Season: Summer
Prep time: 15 minutes
Cook time: 55 minutes
Over the years, cardamom has come to be a staple in the Scandinavian baking pantry, Cardamom makes everything taste better. Try a couple of pods in a cup of tea or coffee.
Serves 8
1-1/2 sticks unsalted grass-fed butter, room temperature
2 cup Bobs gluten-free all purpose flour
1-1/2 tsp. xanthan gum (add to flour)
1 1/4 tsp. baking powder
1 tsp. ground Cardamom (pods, then grind to a powder)
3/4 tsp. kosher salt
1/4 cup whole milk
1/2 cup creme fraiche (more for serving)
1 cup coconut, maple, or raw sugar
3 large eggs, room temperature
3/4 tsp. vanilla extract
1/4 tsp. almond extract
1/4 cup almonds
Tea-poached plums (recipe to follow)
Preheat oven to 350.
Butter a 9x5x3 loaf pan; line bottom with parchment paper, leaving an overhang on the sides. Butter the parchment paper and dust with flour. Tap out any excess.
Whisk baking powder, cardamom, salt, 2 cups of flour, and xanthan gum in a medium bowl. Set aside.
Whisk milk and 1/2 cup creme fraiche in separate bowl. Set aside.
Using an electric mixer on high speed, beat sugar and 3/4 cup butter in a large bowl until light and fluffy. (about 4 minutes)

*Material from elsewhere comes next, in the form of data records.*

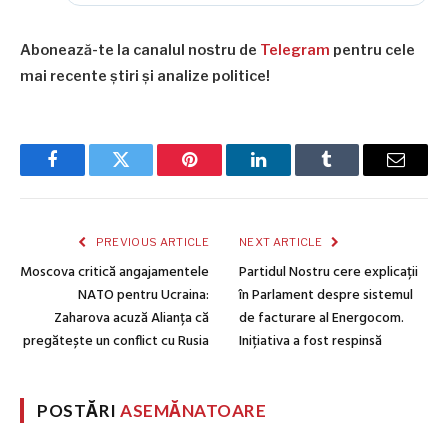
Abonează-te la canalul nostru de
Telegram
pentru cele
mai recente știri și analize politice!
Facebook
Twitter
Pinterest
LinkedIn
Tumblr
Email
PREVIOUS ARTICLE
NEXT ARTICLE
Moscova critică angajamentele
Partidul Nostru cere explicații
NATO pentru Ucraina:
în Parlament despre sistemul
Zaharova acuză Alianța că
de facturare al Energocom.
pregătește un conflict cu Rusia
Inițiativa a fost respinsă
POSTĂRI
ASEMĂNATOARE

Add the eggs one at a time, beating to blend between additions and occasionally scraping down the sides with a spatula. Add vanilla and almond extract.
Reduce your speed to low and add dry ingredients in 3 additions. Alternate the creme fraiche mixture with the dry mixture. Add the dry ingredients last. Beat until combined.
Scrape the batter into prepared loaf pan, smooth out, and sprinkle with sliced almonds.
Bake cake and rotate half way through until golden brown. Make sure tester inserted comes out clean. Tent if browning to fast. (55-65 minutes)
Transfer pan and let cool in pan for 20 minutes.
Using parchment overhang, carefully remove cake from pan and transfer to plate of your choice.
Slice cake and serve with tea-poached plums and creme fraiche.
Cooks note: Depending on sugar used, it will alter the flavor. Coconut, for example, adds a caramel note to it.